_RECORDS FOR PROCESSING_:
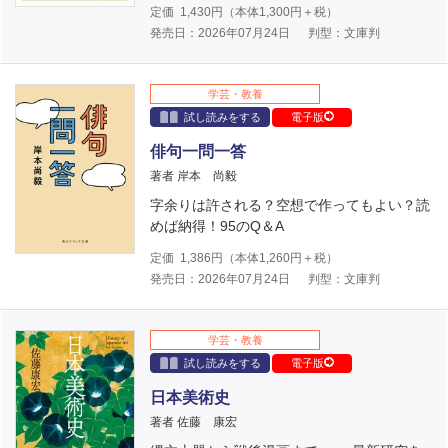
定価
1,430
円（本体
1,300
円＋税）
発売日：2026年07月24日
判型：文庫判
学芸・教養
試し読みをする
電子版
俳句一問一答
著者 岸本 尚毅
字余りは許される？空想で作ってもよい？読
めば納得！95のQ＆A
定価
1,386
円（本体
1,260
円＋税）
発売日：2026年07月24日
判型：文庫判
学芸・教養
試し読みをする
電子版
日本美術史
著者 佐藤 康宏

_TASK INSTRUCTIONS_: Your copy should match the entries above exactly and contain no pictures.

_EXERCISE RESPONSE_:
定価
1,430
円（本体
1,300
円＋税）
発売日：2026年07月24日
判型：文庫判
学芸・教養
試し読みをする
電子版
俳句一問一答
著者 岸本 尚毅
字余りは許される？空想で作ってもよい？読
めば納得！95のQ＆A
定価
1,386
円（本体
1,260
円＋税）
発売日：2026年07月24日
判型：文庫判
学芸・教養
試し読みをする
電子版
日本美術史
著者 佐藤 康宏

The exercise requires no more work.